EDIT a bit later: I just un-docked my external monitor and keyboard/mouse and the machine woke back up during the unplugging and stayed on (lid shut), which locked it up also, with some of the same messages minus the AFP stuff. ARGH! I suppose I can live with shutting-down to dock/un-dock, if that's (hopefully) the only problem, but I still shouldn't have to. I hope I don't have to format and reinstall as that would be rather Windows-ish after only 1.5 months of having the machine.

Just as an aside to show you how bad things lock-up when this happens, here are some system.log entries from the lockup period. It shows that the kernel is still alive and logging things, but the Dock or something is hosing the IPC or something very major up:
Feb 11 18:27:37 sobek diskarbitrationd[41]: firefox-bin [1179]:11815 not responding.
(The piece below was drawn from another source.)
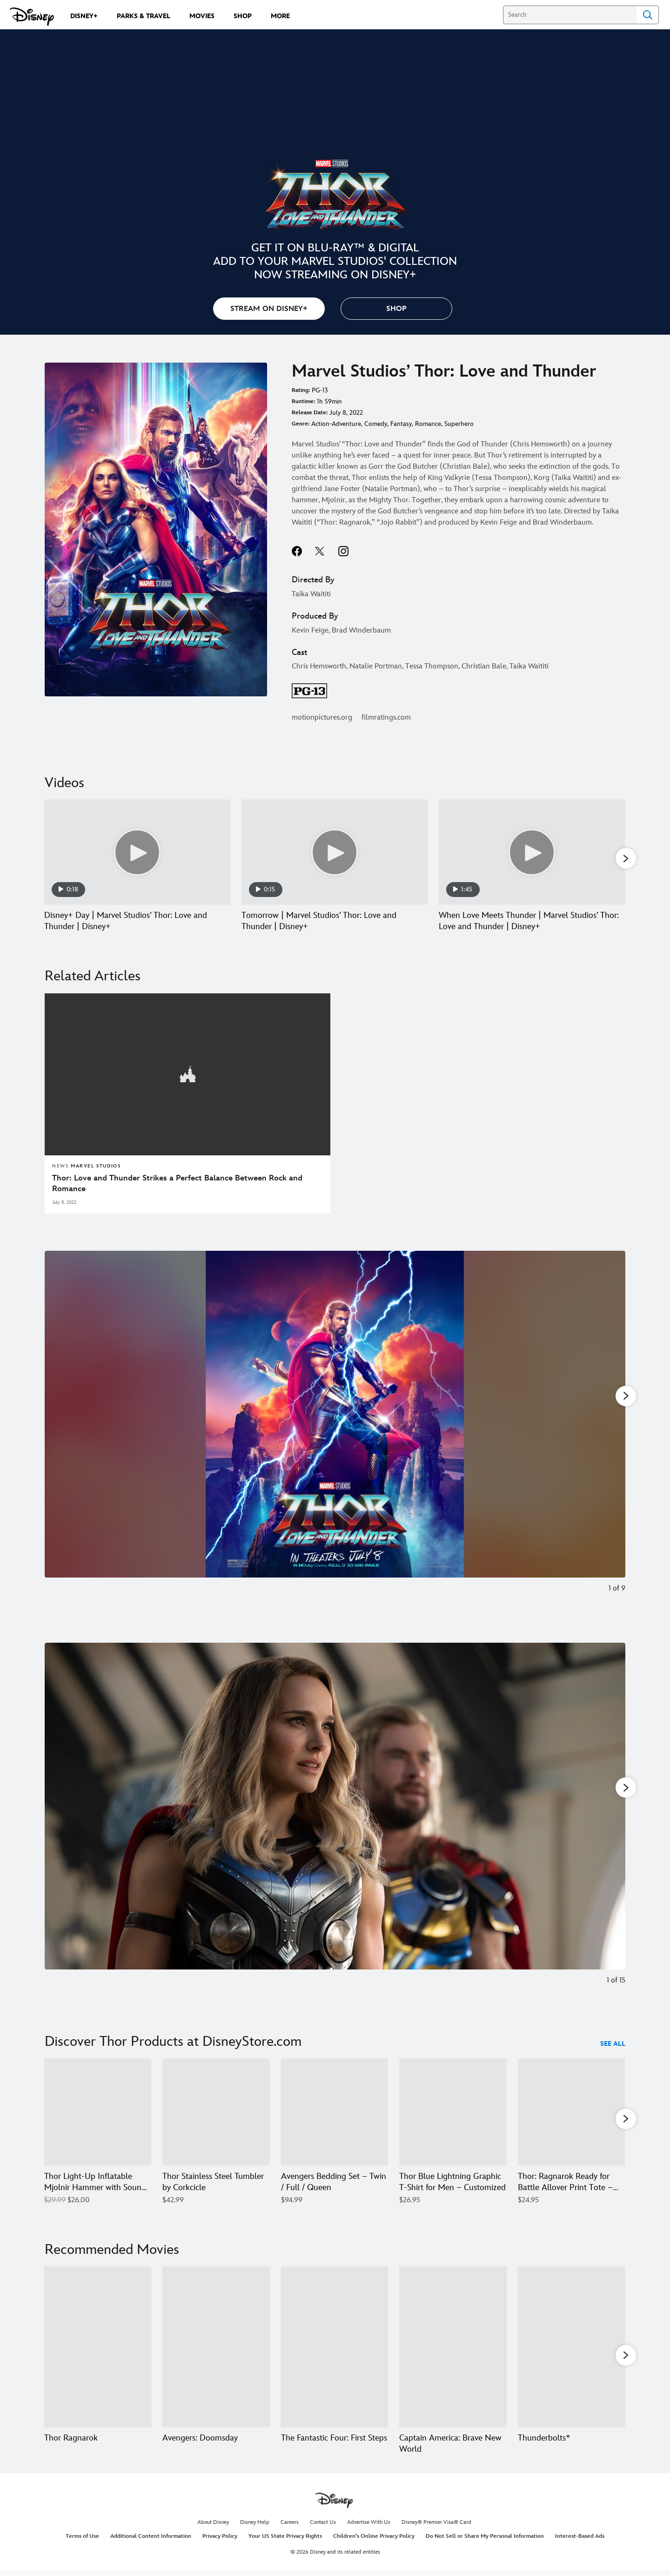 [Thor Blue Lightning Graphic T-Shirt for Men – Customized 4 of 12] (452, 2111)
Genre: (300, 423)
Feb 11 18:27:37 sobek diskarbitrationd[41]: mdimportserver [1095]:33371 not responding.
Feb 11 18:27:37 sobek diskarbitrationd[41]: mdimportserver [1095]:24879 not responding.
Feb 11 18:27:37 sobek diskarbitrationd[41]: coreaudiod [40]:28675 not responding.
Feb 11 18:27:37 sobek diskarbitrationd[41]: iCal [206]:25603 not responding.
Feb 11 18:27:37 sobek diskarbitrationd[41]: SteerMouse Manager [202]:24579 not responding.
Feb 11 18:27:37 sobek diskarbitrationd[41]: Activity Monitor [203]:19519 not responding.
Feb 11 18:27:37 sobek diskarbitrationd[41]: Adium [200]:23555 not responding.
Feb 11 18:27:37 sobek diskarbitrationd[41]: Google Notifier [198]:22019 not responding.
Feb 11 18:27:37 sobek diskarbitrationd[41]: Dock [193]:21507 not responding.
Feb 11 18:27:37 sobek diskarbitrationd[41]: Finder [196]:15955 not responding.
Feb 11 18:27:37 sobek diskarbitrationd[41]: SystemUIServer [194]:19971 not responding.
Feb 11 18:27:37 sobek diskarbitrationd[41]: SystemUIServer [194]:17923 not responding.
Feb 11 18:27:37 sobek diskarbitrationd[41]: loginwindow [68]:13315 not responding.
Feb 11 18:27:37 sobek diskarbitrationd[41]: ATSServer [67]:7739 not responding.
Feb 11 18:27:37 sobek diskarbitrationd[41]: coreservicesd [64]:9731 not responding.